Source information>

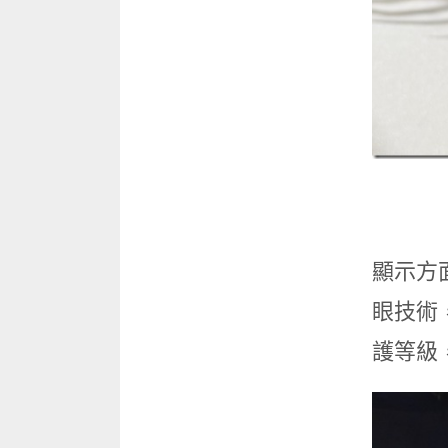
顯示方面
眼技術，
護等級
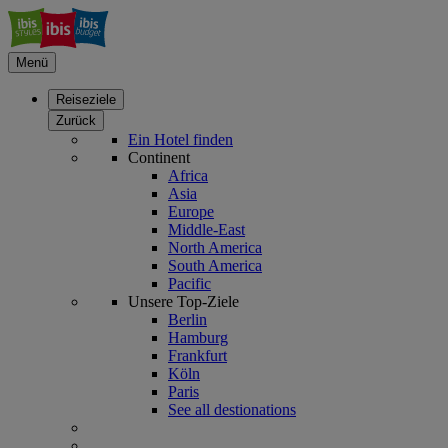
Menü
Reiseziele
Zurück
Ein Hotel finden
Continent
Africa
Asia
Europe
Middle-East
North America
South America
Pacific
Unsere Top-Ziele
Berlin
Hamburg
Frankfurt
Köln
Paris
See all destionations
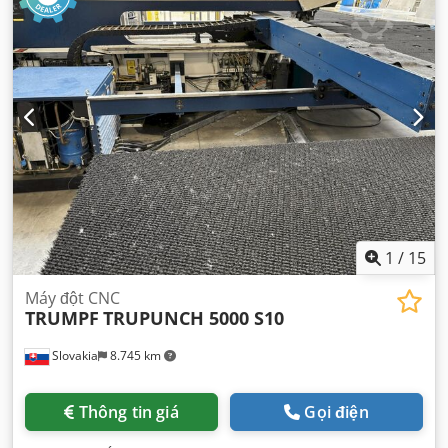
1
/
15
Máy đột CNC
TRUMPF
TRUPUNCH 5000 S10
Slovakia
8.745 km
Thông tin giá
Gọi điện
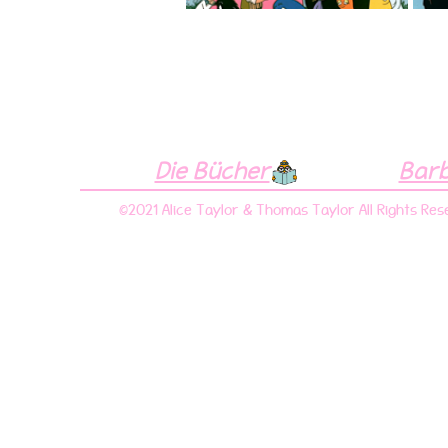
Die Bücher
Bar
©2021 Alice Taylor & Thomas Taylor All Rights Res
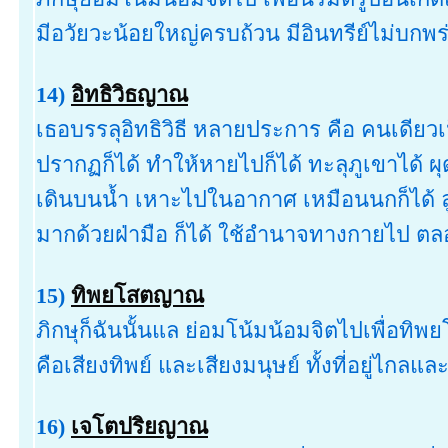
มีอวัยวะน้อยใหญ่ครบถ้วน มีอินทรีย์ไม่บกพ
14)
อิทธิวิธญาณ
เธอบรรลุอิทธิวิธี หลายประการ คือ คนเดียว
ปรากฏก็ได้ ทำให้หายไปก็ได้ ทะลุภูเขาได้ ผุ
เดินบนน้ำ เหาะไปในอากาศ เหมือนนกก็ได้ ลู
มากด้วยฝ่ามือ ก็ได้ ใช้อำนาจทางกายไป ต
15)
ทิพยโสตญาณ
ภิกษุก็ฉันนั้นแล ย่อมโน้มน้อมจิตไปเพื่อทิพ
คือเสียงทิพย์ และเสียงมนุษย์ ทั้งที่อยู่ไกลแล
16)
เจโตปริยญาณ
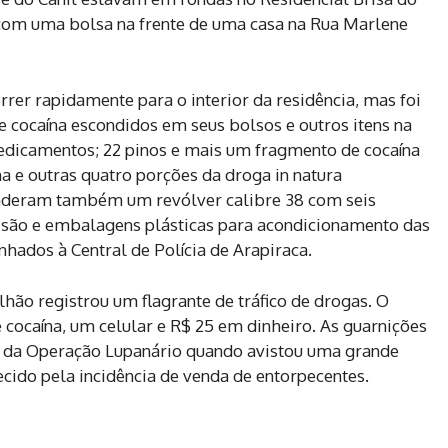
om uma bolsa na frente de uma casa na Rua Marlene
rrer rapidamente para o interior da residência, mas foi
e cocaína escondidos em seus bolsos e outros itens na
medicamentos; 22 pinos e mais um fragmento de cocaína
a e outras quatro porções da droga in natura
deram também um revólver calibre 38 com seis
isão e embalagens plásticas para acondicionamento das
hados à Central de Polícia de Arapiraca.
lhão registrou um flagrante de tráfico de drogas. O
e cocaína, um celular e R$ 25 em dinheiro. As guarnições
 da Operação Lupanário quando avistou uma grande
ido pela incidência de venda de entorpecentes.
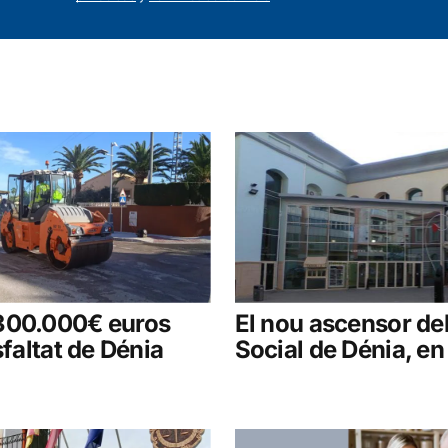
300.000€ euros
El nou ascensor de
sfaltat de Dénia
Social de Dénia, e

Your instructions> Search the data above for "cocaína" and copy every line where it turns up.

Result of the exercise>
e cocaína escondidos em seus bolsos e outros itens na
medicamentos; 22 pinos e mais um fragmento de cocaína
e cocaína, um celular e R$ 25 em dinheiro. As guarnições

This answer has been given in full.